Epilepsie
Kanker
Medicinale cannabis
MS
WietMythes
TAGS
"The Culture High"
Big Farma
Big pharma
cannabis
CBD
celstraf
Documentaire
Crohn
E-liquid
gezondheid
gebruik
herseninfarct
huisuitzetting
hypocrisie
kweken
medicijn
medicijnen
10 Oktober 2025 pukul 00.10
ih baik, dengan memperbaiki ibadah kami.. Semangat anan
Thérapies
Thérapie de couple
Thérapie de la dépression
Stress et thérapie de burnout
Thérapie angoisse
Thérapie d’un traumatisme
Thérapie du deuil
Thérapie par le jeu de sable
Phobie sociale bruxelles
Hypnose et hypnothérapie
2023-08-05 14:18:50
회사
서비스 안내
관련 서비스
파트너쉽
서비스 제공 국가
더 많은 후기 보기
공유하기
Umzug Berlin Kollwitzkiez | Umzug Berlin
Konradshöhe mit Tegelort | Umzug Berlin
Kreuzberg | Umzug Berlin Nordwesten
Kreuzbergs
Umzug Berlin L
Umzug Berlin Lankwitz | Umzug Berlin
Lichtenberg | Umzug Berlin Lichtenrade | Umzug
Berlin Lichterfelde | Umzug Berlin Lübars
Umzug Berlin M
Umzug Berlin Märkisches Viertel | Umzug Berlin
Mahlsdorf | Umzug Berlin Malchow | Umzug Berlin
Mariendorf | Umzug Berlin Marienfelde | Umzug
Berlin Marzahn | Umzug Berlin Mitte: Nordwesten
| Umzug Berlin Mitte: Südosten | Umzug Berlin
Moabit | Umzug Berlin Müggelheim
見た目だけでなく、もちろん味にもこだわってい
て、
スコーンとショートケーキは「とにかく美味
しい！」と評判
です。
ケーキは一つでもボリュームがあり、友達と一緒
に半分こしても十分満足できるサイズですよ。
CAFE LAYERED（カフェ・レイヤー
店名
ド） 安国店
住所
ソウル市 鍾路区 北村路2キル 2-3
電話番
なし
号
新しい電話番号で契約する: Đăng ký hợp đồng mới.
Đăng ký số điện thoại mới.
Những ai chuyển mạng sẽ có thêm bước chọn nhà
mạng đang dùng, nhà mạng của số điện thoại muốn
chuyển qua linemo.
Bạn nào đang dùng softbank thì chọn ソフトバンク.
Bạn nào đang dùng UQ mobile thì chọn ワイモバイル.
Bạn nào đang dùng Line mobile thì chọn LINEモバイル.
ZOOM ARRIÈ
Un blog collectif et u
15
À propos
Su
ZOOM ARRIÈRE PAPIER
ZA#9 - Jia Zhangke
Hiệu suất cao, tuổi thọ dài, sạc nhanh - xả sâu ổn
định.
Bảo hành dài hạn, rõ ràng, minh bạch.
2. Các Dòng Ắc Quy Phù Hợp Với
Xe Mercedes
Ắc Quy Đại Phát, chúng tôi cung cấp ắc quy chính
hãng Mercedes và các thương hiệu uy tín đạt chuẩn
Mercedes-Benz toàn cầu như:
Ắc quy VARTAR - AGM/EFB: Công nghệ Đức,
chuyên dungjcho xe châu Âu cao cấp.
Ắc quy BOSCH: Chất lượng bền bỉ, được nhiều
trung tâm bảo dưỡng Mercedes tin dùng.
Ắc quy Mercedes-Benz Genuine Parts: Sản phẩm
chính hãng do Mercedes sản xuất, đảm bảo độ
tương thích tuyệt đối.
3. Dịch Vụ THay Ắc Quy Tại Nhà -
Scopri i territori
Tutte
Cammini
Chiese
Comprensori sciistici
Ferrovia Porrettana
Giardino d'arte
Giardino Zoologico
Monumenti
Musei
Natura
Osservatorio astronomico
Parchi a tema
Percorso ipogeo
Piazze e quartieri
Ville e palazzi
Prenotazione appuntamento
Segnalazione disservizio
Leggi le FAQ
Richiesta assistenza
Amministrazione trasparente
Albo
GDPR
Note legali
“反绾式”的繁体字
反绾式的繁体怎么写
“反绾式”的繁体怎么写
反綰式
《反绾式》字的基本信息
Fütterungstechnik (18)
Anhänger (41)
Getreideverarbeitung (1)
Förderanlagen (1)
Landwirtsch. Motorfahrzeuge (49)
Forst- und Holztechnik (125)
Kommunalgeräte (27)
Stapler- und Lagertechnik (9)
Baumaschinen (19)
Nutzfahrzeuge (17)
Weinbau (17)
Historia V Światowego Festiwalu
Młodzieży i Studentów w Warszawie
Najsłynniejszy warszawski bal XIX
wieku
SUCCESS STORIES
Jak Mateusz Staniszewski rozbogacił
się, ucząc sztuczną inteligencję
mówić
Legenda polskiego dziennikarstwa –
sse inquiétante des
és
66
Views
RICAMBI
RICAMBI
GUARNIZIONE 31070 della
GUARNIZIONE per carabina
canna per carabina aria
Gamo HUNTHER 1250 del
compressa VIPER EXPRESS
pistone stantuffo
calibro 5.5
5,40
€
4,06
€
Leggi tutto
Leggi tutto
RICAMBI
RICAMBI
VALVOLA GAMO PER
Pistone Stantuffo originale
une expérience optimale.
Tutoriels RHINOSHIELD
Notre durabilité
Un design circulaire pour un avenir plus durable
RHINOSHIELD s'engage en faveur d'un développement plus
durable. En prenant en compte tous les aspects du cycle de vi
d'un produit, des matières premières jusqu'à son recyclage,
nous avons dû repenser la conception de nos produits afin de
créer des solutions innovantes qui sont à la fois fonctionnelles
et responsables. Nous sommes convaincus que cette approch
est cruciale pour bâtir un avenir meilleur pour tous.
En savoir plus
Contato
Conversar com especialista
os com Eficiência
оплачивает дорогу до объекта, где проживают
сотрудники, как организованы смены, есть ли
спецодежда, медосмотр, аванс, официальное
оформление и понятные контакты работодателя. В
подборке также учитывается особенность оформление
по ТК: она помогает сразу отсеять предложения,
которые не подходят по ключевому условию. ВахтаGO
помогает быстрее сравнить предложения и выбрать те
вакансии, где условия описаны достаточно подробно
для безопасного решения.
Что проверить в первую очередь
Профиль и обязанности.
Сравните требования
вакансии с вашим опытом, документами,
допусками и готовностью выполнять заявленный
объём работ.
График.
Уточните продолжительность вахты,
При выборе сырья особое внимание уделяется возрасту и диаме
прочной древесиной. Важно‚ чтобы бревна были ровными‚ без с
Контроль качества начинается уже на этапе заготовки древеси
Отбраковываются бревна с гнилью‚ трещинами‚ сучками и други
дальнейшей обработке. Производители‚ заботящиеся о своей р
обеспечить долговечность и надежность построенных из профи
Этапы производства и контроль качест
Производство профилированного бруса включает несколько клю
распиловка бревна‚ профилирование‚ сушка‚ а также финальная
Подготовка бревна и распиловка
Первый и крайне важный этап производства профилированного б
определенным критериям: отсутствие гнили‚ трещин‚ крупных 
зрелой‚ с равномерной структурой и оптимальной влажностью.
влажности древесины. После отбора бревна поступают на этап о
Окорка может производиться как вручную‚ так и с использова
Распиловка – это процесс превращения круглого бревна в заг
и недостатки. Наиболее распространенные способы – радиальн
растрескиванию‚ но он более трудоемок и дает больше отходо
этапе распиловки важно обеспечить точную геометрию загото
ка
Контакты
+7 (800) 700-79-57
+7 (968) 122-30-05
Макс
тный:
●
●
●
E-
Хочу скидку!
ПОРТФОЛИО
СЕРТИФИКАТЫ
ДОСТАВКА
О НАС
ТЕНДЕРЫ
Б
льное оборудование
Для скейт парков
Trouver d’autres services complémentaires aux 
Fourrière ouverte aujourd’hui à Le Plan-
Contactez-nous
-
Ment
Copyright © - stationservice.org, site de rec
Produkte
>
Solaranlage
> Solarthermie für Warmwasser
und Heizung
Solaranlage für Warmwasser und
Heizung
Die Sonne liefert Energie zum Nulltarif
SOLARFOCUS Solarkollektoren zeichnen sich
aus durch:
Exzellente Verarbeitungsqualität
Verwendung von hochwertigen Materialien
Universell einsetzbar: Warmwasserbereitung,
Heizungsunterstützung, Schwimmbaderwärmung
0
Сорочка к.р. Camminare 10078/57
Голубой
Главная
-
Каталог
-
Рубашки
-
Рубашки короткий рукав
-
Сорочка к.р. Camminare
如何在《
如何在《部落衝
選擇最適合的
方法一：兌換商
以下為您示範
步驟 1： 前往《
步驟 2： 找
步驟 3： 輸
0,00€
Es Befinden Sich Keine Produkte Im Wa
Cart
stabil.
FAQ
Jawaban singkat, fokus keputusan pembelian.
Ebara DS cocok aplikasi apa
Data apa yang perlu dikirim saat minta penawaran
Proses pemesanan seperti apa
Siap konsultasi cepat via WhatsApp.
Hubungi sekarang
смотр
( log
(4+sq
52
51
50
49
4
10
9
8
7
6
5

═══

## TASK
Every line above from the line with "Medicinale cannabis" to the line with "Stress et thérapie de burnout" is wanted, ends included; write them out exactly and add no other line.

## YOUR SOLUTION
Medicinale cannabis
MS
WietMythes
TAGS
"The Culture High"
Big Farma
Big pharma
cannabis
CBD
celstraf
Documentaire
Crohn
E-liquid
gezondheid
gebruik
herseninfarct
huisuitzetting
hypocrisie
kweken
medicijn
medicijnen
10 Oktober 2025 pukul 00.10
ih baik, dengan memperbaiki ibadah kami.. Semangat anan
Thérapies
Thérapie de couple
Thérapie de la dépression
Stress et thérapie de burnout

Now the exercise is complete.